# Assignment
Copy out precisely the lines from the start of the data through the line with "zaśpiewają podczas koncertu", and keep pictures out of it.

[Opening Available data section]

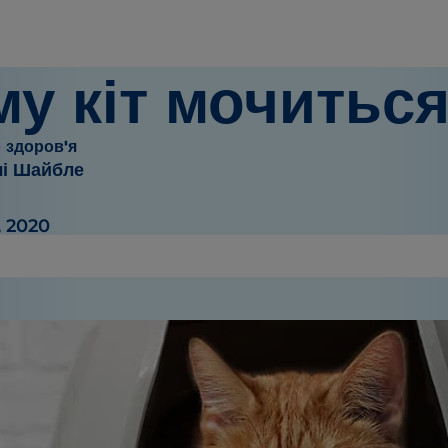
у кіт мочитьс
 здоров'я
чі Шайбле
, 2020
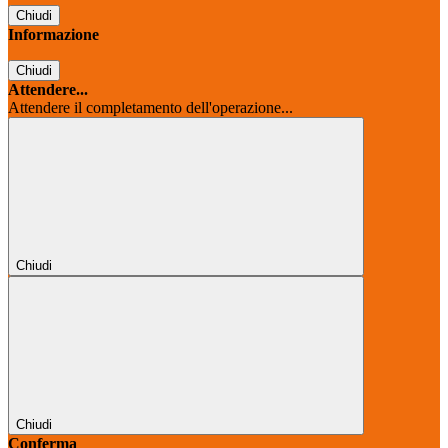
Chiudi
Informazione
Chiudi
Attendere...
Attendere il completamento dell'operazione...
Chiudi
Chiudi
Conferma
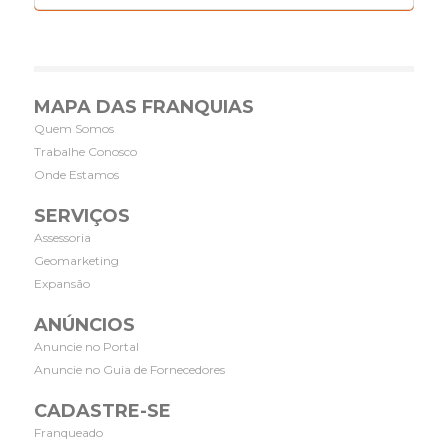
MAPA DAS FRANQUIAS
Quem Somos
Trabalhe Conosco
Onde Estamos
SERVIÇOS
Assessoria
Geomarketing
Expansão
ANÚNCIOS
Anuncie no Portal
Anuncie no Guia de Fornecedores
CADASTRE-SE
Franqueado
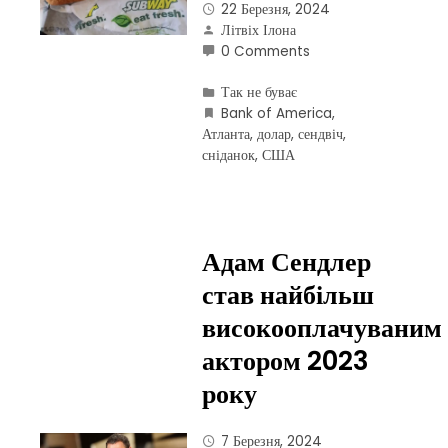
22 Березня, 2024
Літвіх Ілона
0 Comments
Так не буває
Bank of America
,
Атланта
,
долар
,
сендвіч
,
сніданок
,
США
Адам Сендлер
став найбільш
високооплачуваним
актором 2023
року
7 Березня, 2024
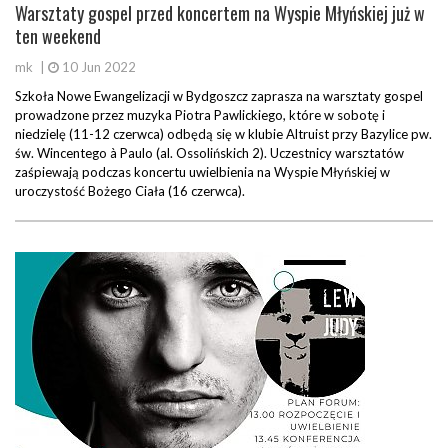
Warsztaty gospel przed koncertem na Wyspie Młyńskiej już w
ten weekend
mk
|
10 Jun 2022
Szkoła Nowe Ewangelizacji w Bydgoszcz zaprasza na warsztaty gospel
prowadzone przez muzyka Piotra Pawlickiego, które w sobotę i
niedzielę (11-12 czerwca) odbędą się w klubie Altruist przy Bazylice pw.
św. Wincentego à Paulo (al. Ossolińskich 2). Uczestnicy warsztatów
zaśpiewają podczas koncertu uwielbienia na Wyspie Młyńskiej w
uroczystość Bożego Ciała (16 czerwca).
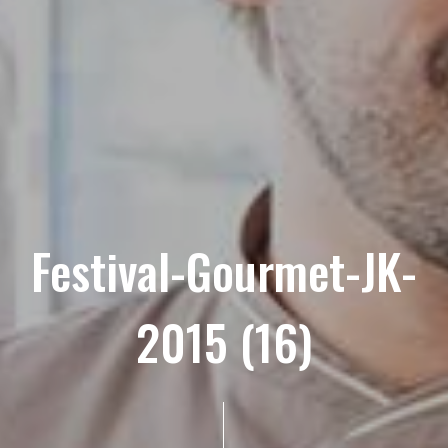
Festival-Gourmet-JK-
2015 (16)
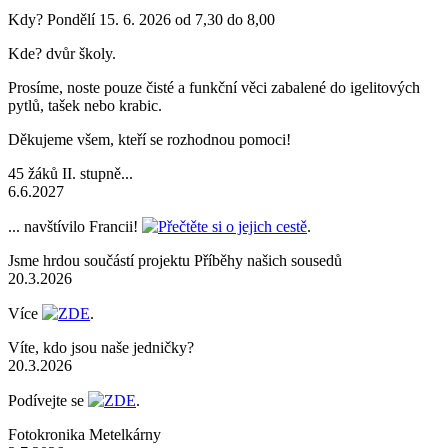
Kdy? Pondělí 15. 6. 2026 od 7,30 do 8,00
Kde? dvůr školy.
Prosíme, noste pouze čisté a funkční věci zabalené do igelitových
pytlů, tašek nebo krabic.
Děkujeme všem, kteří se rozhodnou pomoci!
45 žáků II. stupně...
6.6.2027
... navštívilo Francii!
Přečtěte si o jejich cestě
.
Jsme hrdou součástí projektu Příběhy našich sousedů
20.3.2026
Více
ZDE
.
Víte, kdo jsou naše jedničky?
20.3.2026
Podívejte se
ZDE
.
Fotokronika Metelkárny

[Closing Available data section]

# Solution to the exercise
у кіт мочитьс
 здоров'я
чі Шайбле
, 2020
Chiudi
Informazione
Chiudi
Attendere...
Attendere il completamento dell'operazione...
Chiudi
Chiudi
Conferma
MAPA DAS FRANQUIAS
Quem Somos
Trabalhe Conosco
Onde Estamos
SERVIÇOS
Assessoria
Geomarketing
Expansão
ANÚNCIOS
Anuncie no Portal
Anuncie no Guia de Fornecedores
CADASTRE-SE
Franqueado
22 Березня, 2024
Літвіх Ілона
0 Comments
Так не буває
Bank of America
,
Атланта
,
долар
,
сендвіч
,
сніданок
,
США
Адам Сендлер
став найбільш
високооплачуваним
актором 2023
року
7 Березня, 2024
Warsztaty gospel przed koncertem na Wyspie Młyńskiej już w
ten weekend
mk
|
10 Jun 2022
Szkoła Nowe Ewangelizacji w Bydgoszcz zaprasza na warsztaty gospel
prowadzone przez muzyka Piotra Pawlickiego, które w sobotę i
niedzielę (11-12 czerwca) odbędą się w klubie Altruist przy Bazylice pw.
św. Wincentego à Paulo (al. Ossolińskich 2). Uczestnicy warsztatów
zaśpiewają podczas koncertu uwielbienia na Wyspie Młyńskiej w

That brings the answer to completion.